En declaraciones para el periódico 26, de Las Tunas, Luis Paz (Papillo), director del Centro Iberoamericano de la Décima y el Verso Improvisado, admitió que el concurso transcurrió “como esperábamos, con la calidad requerida, aunque nunca va a ser lo mismo improvisar con el calor humano cerca que en soledad, pero es algo nuevo que resultó una bonita experiencia”.

También consideró como positiva para próximas ediciones la experiencia que deja este período de Covid-19 en torno al tratamiento y seguimiento que se le puede dar al concurso Justo Vega y a la Cucalambeana en general, tanto por medio de la televisión nacional como en las redes sociales.

La agenda, que ya este lunes incluyó en Twitter el Roro por los caminos del canto y el verso, prevé espacio, además, para el encuentro Cantos de colibrí, muestra de artesanía, salón de décima ilustrada, intercambio teórico acerca de diversos temas, exposición de platos tradicionales y presentación de libros, entre otras opciones.

Declarada Patrimonio Inmaterial de la Humanidad, por parte de la UNESCO, la décima abre su octosilábica dimensión a quienes de alguna manera le siguen dando vida en países como México, Honduras, Guatemala, Colombia, Chile, Venezuela, Puerto Rico, Bolivia, República Dominicana, Italia, Islas Canarias, Panamá, Argentina y Uruguay, tal y como refirió recientemente al periódico Granma Agustín Adrián Pérez González, vicepresidente del Consejo Nacional de Casas de Cultura (CNCC).
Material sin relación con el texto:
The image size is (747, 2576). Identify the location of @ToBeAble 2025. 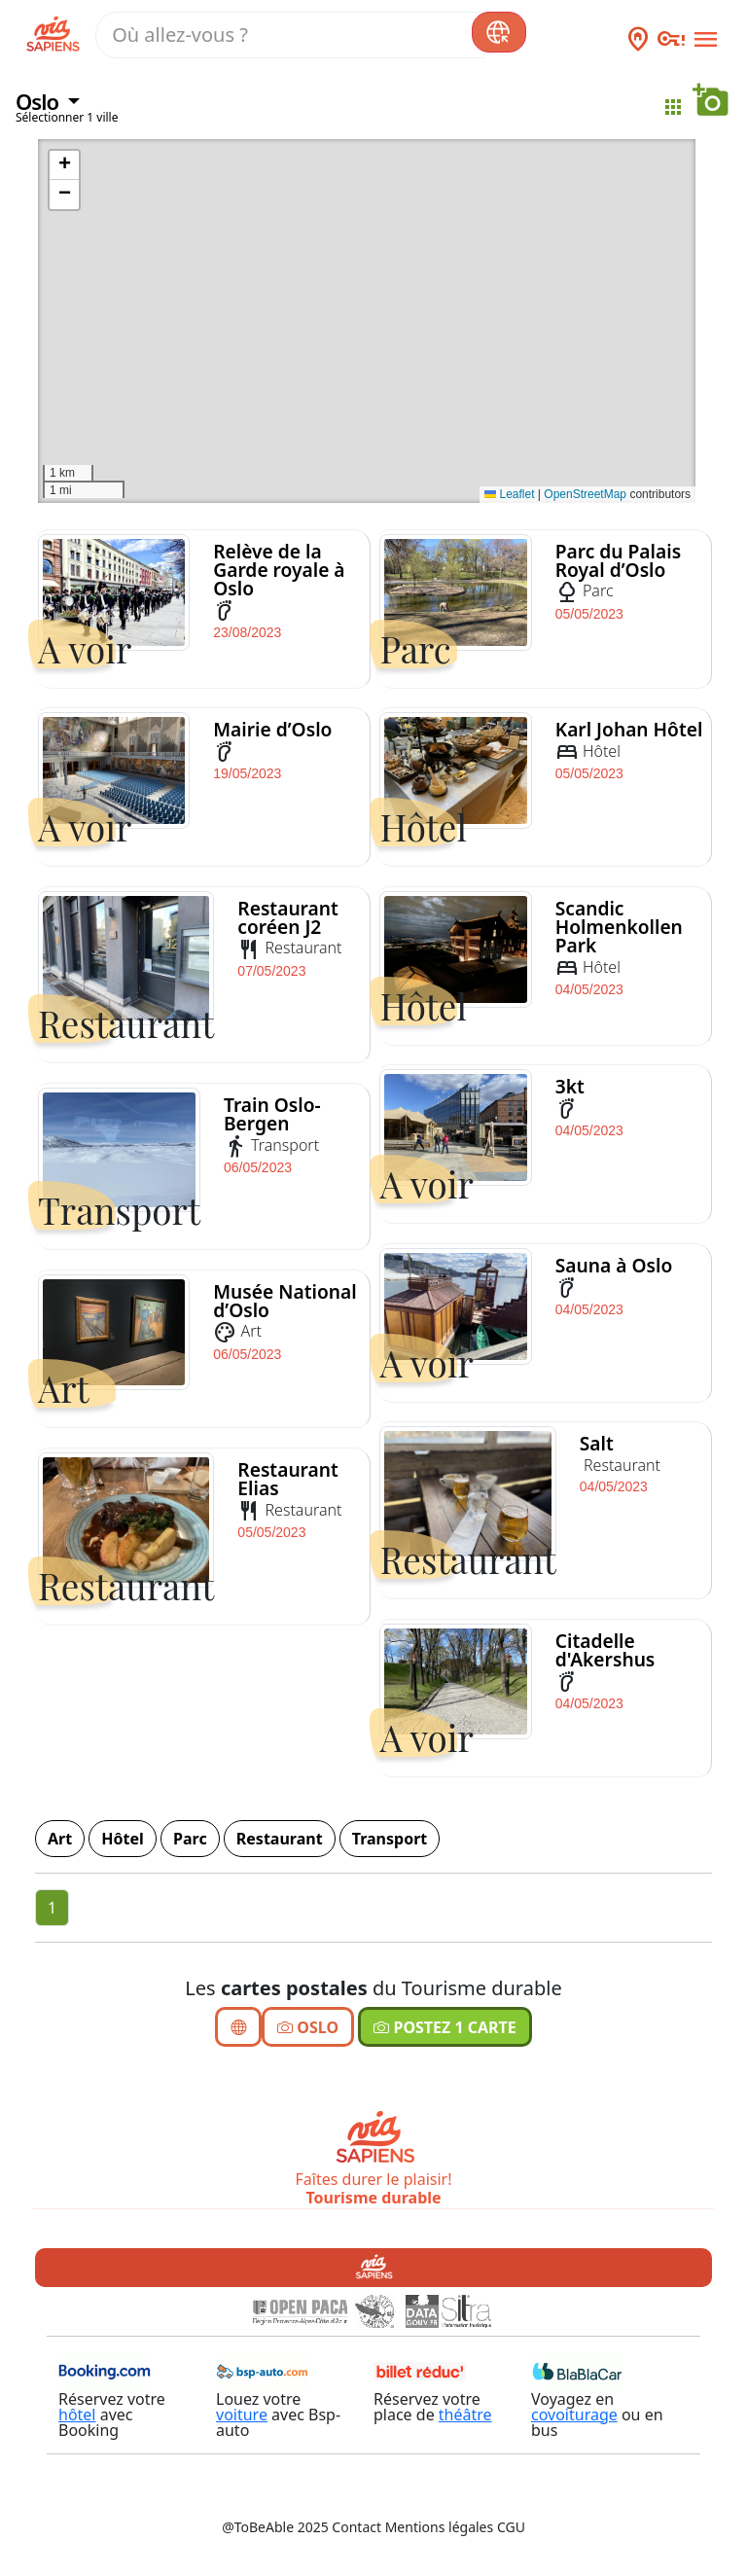 (275, 2527).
Desde órbita espacial, en fin, la 53 Jornada Cucalambeana navega, devela improvisaciones, tañe laúdes, marca danzarios pasos, huele a lechón asado con yuca y mojo criollo, a galope de caballo, a cuento campesino, a caballete de guano y a brisa suave batiendo los bambúes de El Cornito, pintoresco y apacible paraje en las afueras de la ciudad de Las Tunas, donde vivió aquel bardo nacido hace 191 años a quien Cuba y el mundo reverencian cada primero de julio con el criollo y legendario nombre de El Cucalambé.